Stream API

Posted by karthyk July 05, 2025

Stream API

Since Java 8, the Stream API has revolutionized the way we process collections and other data sources. Moving from imperative loops to a declarative, pipeline-based approach, streams offer concise, readable, and potentially parallel data workflows. This post covers everything—from core concepts and operations to best practices, performance tips, and a full API reference.

What Is the Stream API?

Not a data structure but a view over data that you can filter, map, reduce, and collect.
Lazy: intermediate operations build a pipeline; nothing executes until a terminal operation.
Possibly infinite: e.g., Stream.iterate(...) can generate endless data—use limit(...) to cap it.
One-time use: after a terminal operation, the stream is consumed and cannot be reused.

Stream Pipeline Architecture

A stream pipeline has three stages:

Source
- Collections (List, Set), arrays, I/O (Files.lines(...)), generators.
Intermediate Operations (zero or more)
- Stateless: no memory between elements (map, filter, peek).
- Stateful: require state (e.g., sorted, distinct, limit, skip, takeWhile, dropWhile).
Terminal Operation (one)
- Produces a result or side-effect (collect, reduce, forEach, count, findFirst, …).

Under the hood, each stage wraps the next; a Spliterator “pulls” elements through the chain only when needed.

Creating Streams

// From a Collection
List<String> list = List.of("a", "b", "c");
Stream<String> s1 = list.stream();
Stream<String> p1 = list.parallelStream();

// From an Array
Stream<Integer> s2 = Arrays.stream(new Integer[]{1, 2, 3});

// Of values or generators
Stream<String> s3       = Stream.of("x", "y", "z");
Stream<Double> randoms  = Stream.generate(Math::random).limit(5);
Stream<long[]> fibSeq   = Stream.iterate(new long[]{0,1},
                                          p -> new long[]{p[1], p[0]+p[1]})
                                 .limit(10);

// Primitive streams
IntStream  ints   = IntStream.rangeClosed(1, 10);
LongStream longs  = LongStream.of(100L, 200L, 300L);
DoubleStream dbls = DoubleStream.generate(Math::random).limit(3);

Intermediate Operations

(Build up the pipeline—lazy until a terminal op)

Stateless

filter(Predicate<? super T>)
map(Function<? super T,? extends R>)
flatMap(Function<? super T,? extends Stream<? extends R>>)
peek(Consumer<? super T>)

Stateful

distinct()
sorted() / sorted(Comparator<? super T>)
limit(long maxSize)
skip(long n)
takeWhile(Predicate<? super T>) (Java 9+)
dropWhile(Predicate<? super T>) (Java 9+)

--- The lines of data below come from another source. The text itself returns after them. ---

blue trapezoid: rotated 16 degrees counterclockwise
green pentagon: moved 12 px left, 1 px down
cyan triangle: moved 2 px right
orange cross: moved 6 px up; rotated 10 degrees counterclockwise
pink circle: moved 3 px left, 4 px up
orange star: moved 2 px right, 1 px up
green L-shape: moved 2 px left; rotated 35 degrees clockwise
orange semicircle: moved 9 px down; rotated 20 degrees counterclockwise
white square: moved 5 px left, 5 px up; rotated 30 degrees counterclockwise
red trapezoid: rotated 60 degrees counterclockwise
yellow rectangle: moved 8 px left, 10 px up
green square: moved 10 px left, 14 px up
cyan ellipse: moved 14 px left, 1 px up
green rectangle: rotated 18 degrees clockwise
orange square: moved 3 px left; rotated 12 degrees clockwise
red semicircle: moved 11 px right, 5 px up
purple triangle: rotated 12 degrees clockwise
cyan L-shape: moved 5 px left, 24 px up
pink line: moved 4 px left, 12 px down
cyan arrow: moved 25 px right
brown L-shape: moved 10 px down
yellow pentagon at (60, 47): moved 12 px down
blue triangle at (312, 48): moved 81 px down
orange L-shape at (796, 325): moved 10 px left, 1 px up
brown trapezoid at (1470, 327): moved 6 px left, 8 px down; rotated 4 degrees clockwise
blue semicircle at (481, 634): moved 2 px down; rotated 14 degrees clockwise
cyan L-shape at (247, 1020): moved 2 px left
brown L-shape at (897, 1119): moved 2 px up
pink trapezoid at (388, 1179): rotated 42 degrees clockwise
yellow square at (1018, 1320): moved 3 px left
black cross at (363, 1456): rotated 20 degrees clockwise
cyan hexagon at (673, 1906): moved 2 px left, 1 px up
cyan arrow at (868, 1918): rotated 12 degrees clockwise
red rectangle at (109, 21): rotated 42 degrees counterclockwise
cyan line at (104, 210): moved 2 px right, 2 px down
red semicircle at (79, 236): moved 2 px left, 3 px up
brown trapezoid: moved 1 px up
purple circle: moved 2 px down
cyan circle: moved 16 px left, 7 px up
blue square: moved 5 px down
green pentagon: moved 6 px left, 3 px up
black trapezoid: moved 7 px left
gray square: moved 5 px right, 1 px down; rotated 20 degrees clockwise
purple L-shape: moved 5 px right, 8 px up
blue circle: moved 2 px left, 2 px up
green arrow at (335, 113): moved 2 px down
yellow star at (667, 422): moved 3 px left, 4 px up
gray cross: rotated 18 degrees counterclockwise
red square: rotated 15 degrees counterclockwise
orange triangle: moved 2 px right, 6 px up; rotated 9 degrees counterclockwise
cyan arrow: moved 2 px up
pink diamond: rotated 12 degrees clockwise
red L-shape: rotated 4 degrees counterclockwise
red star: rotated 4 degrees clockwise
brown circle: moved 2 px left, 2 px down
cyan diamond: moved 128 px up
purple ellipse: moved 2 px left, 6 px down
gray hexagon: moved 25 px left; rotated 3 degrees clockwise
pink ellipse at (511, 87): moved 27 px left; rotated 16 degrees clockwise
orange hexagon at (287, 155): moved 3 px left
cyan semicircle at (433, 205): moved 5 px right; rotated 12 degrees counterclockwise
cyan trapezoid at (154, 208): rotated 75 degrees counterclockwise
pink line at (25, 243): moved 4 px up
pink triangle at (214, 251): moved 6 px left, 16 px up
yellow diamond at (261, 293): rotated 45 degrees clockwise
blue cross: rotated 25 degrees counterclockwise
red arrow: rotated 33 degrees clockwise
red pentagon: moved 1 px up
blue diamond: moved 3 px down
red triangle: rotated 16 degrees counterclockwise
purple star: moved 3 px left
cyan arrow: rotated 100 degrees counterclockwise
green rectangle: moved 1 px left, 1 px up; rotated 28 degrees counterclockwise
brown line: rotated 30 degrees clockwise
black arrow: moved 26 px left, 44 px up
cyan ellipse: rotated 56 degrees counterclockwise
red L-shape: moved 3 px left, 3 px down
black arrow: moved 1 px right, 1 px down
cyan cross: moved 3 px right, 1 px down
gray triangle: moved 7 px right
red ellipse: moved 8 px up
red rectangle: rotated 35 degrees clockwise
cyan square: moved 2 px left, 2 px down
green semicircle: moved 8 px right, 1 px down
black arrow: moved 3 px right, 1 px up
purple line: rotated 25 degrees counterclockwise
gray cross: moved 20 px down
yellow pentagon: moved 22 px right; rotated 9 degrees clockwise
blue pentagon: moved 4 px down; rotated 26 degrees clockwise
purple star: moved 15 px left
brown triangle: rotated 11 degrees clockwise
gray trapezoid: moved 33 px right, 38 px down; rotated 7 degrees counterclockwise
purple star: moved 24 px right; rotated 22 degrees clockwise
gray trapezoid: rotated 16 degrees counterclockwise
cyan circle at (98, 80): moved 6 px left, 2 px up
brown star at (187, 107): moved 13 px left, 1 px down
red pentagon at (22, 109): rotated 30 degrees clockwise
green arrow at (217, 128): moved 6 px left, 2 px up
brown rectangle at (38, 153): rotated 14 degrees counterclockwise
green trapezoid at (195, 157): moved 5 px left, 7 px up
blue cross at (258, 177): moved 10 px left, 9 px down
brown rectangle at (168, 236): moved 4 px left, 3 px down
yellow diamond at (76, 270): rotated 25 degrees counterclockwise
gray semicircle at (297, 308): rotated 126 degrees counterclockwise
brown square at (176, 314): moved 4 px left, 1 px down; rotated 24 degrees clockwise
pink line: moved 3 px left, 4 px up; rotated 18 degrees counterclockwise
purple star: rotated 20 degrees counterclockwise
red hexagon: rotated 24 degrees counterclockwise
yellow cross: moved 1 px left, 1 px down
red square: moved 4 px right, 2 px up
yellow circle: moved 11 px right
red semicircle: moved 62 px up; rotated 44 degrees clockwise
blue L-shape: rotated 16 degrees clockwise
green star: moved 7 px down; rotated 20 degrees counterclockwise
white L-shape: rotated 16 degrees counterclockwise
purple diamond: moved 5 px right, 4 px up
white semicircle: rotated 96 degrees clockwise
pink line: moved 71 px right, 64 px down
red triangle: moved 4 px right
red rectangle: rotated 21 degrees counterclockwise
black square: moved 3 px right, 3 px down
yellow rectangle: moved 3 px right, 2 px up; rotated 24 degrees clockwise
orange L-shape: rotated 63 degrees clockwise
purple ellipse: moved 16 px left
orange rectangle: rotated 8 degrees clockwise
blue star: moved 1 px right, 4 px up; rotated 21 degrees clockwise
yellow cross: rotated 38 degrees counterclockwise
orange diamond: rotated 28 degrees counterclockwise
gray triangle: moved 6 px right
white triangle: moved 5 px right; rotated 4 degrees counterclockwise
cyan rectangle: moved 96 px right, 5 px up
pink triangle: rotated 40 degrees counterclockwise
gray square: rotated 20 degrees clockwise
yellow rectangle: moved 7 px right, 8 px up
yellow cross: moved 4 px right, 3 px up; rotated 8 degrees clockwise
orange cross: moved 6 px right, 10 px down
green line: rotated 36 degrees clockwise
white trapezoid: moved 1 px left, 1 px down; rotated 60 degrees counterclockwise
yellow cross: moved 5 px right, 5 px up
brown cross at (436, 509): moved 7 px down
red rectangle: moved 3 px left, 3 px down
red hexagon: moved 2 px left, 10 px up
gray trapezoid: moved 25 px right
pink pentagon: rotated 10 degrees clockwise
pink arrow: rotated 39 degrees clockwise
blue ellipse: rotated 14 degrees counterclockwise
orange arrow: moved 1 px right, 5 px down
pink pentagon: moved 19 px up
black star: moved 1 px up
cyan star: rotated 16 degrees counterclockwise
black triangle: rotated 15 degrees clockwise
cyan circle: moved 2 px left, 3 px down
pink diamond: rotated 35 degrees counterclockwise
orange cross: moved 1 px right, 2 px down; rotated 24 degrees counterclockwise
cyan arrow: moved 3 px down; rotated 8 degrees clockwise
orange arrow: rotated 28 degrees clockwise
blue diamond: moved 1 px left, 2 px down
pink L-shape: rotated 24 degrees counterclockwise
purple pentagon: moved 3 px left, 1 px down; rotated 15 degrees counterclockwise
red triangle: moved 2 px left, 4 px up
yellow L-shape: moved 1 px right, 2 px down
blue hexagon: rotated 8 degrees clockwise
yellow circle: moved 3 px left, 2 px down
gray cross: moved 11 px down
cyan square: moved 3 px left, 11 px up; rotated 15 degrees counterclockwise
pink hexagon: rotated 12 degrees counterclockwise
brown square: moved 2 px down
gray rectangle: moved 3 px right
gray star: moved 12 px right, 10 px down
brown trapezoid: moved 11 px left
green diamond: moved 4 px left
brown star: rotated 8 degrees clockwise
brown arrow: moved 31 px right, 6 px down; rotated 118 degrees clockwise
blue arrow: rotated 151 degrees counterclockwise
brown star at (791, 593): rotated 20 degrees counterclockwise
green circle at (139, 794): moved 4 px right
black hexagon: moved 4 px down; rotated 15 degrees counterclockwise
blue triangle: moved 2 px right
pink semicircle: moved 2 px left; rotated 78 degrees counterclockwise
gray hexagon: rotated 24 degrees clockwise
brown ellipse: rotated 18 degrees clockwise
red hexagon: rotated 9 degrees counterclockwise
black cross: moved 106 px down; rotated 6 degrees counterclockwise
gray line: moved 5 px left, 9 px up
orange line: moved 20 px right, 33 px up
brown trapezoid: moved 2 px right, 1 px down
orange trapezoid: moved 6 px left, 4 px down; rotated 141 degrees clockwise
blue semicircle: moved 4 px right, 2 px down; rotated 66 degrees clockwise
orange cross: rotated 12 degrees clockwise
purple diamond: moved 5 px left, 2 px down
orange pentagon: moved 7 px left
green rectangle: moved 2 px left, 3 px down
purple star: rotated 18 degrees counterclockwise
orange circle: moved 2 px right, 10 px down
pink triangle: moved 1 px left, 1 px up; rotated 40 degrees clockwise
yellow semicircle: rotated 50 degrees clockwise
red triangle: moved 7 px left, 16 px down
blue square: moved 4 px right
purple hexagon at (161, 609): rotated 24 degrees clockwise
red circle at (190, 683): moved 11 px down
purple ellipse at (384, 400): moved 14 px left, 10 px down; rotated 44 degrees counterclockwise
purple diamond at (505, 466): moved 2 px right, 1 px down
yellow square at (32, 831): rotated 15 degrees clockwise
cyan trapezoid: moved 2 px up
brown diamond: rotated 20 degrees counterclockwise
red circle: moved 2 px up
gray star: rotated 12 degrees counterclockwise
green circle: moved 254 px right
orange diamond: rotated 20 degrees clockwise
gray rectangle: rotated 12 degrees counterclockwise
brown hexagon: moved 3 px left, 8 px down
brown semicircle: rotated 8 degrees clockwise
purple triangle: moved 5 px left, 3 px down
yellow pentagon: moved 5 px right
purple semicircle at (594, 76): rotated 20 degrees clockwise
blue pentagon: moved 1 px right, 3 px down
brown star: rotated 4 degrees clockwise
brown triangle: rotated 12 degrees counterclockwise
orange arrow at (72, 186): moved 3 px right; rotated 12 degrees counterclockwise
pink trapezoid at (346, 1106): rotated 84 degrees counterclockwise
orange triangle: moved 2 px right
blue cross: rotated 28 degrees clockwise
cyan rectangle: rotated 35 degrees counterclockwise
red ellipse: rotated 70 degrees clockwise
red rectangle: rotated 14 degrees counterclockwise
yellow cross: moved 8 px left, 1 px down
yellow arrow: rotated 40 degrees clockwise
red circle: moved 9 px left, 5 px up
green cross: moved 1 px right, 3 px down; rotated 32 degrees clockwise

Parallel & Ordering Controls

parallel() / sequential()
unordered()

List<String> result =
  list.stream()
      .filter(s -> s.length() > 1)
      .distinct()
      .sorted()
      .map(String::toUpperCase)
      .peek(s -> System.out.println("Processed: " + s))
      .collect(Collectors.toList());

Terminal Operations

(Trigger execution)

Reduction & Matching

count()
min(Comparator<? super T>), max(...)
anyMatch(Predicate<? super T>), allMatch(...), noneMatch(...)
findFirst(), findAny()
reduce(...)

Collection & Aggregation

collect(Collector<? super T, A, R>)
collect(Supplier<R>, BiConsumer<R,? super T>, BiConsumer<R,R>)

Traversal & Side-effects

forEach(Consumer<? super T>), forEachOrdered(...)

Array & Iteration

toArray(), toArray(IntFunction<A[]>)
iterator(), spliterator()

// Sum of even numbers 1–10
int sumEven = IntStream.rangeClosed(1, 10)
                       .filter(n -> n % 2 == 0)
                       .sum();

// Word count from a file
List<String> top3Words = Files.lines(Path.of("data.txt"))
    .flatMap(line -> Stream.of(line.split("\\W+")))
    .map(String::toLowerCase)
    .filter(w -> !w.isBlank())
    .collect(Collectors.groupingBy(Function.identity(),
                                   Collectors.counting()))
    .entrySet().stream()
    .sorted(Map.Entry.<String,Long>comparingByValue(Comparator.reverseOrder()))
    .limit(3)
    .map(Map.Entry::getKey)
    .toList();

Primitive Streams

Avoid boxing overhead with IntStream, LongStream, DoubleStream. They also offer:

sum(), average(), summaryStatistics(), min(), max()
Converters: boxed() → Stream<Integer>

IntSummaryStatistics stats =
  IntStream.of(4, 7, 1, 9, 3).summaryStatistics();
System.out.println("Avg: " + stats.getAverage());

Advanced Collectors

groupingBy

Map<Dept, List<Employee>> byDept =
  employees.stream()
           .collect(Collectors.groupingBy(Employee::getDept));

partitioningBy

Map<Boolean,List<User>> adults =
  users.stream()
       .collect(Collectors.partitioningBy(u -> u.getAge() >= 18));

toMap with merge

Map<String,Long> wordCounts =
  words.stream()
       .collect(Collectors.toMap(Function.identity(),
                                 w -> 1L,
                                 Long::sum));

collectingAndThen for post-processing

List<User> sorted = users.stream()
  .collect(Collectors.collectingAndThen(
    Collectors.toList(),
    list -> { list.sort(...); return list; }
  ));

Parallel Streams

long count = bigList.parallelStream()
                    .filter(x -> x > threshold)
                    .count();

Uses Fork/Join & CPU cores.
Great for large, stateless, CPU-bound tasks.
Avoid side-effects, shared mutable state, or many stateful ops (sorted, distinct) in parallel.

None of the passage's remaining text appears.